Mark is primarily responsible for writing the chapter on how Pietists read the Bible, but I’ve been thinking about that topic myself as part of a project for our denomination, the Evangelical Covenant Church.

This fall and then again during Lent, Covenanters around the country will come together for the Covenant Community Bible Experience (CBE). It features a customized Bible, a 40-day reading plan, daily videos, and small group discussions.

I’m glad for the campaign, but especially because the designers tried to keep in mind the distinctive way that we approach Scripture. In the denomination’s first resource paper (2008), the authors likened the Covenant way of reading the Bible to musical performance:

In order to be faithful to Christ and the Scriptures, Covenant people have specific convictions about how we read the Bible, even while recognizing that not all Covenanters read Scripture with the same result. We are well aware of both the diversity of readings and the value of that diversity. It is like playing a musical piece—no two performances are exactly the same. Differences arise from the skill and experience of the players, the instruments they use, the key in which they choose to play, the rhythm and style they prefer, and the setting in which the music is played. There is freedom in interpreting a piece of music. Yet the music remains determinative and pulls together the individual differences of the players, instruments, and settings into its own unity and reality.

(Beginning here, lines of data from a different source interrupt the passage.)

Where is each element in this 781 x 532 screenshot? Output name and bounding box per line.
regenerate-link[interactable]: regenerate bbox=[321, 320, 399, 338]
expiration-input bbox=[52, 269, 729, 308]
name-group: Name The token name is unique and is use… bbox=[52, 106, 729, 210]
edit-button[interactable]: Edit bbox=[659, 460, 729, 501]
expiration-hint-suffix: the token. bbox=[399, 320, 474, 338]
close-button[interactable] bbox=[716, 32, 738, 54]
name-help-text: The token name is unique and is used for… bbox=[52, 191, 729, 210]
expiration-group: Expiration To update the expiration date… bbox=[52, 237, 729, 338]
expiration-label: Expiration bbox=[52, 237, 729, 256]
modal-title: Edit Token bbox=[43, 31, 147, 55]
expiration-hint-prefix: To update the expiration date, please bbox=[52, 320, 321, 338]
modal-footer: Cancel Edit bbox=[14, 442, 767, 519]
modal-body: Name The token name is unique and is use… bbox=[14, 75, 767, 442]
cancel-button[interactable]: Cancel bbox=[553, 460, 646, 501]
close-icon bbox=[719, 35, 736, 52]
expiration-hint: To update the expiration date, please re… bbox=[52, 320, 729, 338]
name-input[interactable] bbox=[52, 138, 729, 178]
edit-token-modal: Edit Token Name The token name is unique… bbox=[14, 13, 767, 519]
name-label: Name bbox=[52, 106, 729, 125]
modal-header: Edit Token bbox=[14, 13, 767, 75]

Yet, within the diversity of performance, there are still rules for playing music well, and some players will be better than others. The analogy does not suggest, “Anything goes.” Musical interpretation is determined primarily by the musical score itself and to a certain degree by the traditions of the musical community and by the audience who hears it. Thus not all interpretations of a piece of music—or of Scripture—are equally faithful to the score or the text.

Hauna Ondrey
Hauna Ondrey – North Park Theological Seminary

The Covenant has grown considerably in the last quarter-century, both in numbers and in diversity. So to help CBE participants understand the “traditions of the… community,” four Covenant scholars were invited to write historical reflections on how Covenanters, inspired by their Pietist heritage, have read the Bible. I joined Hauna Ondrey (North Park Theological Seminary), Michelle Clifton-Soderstrom (NPTS), and Mark Safstrom (Univ. of Illinois) as authors.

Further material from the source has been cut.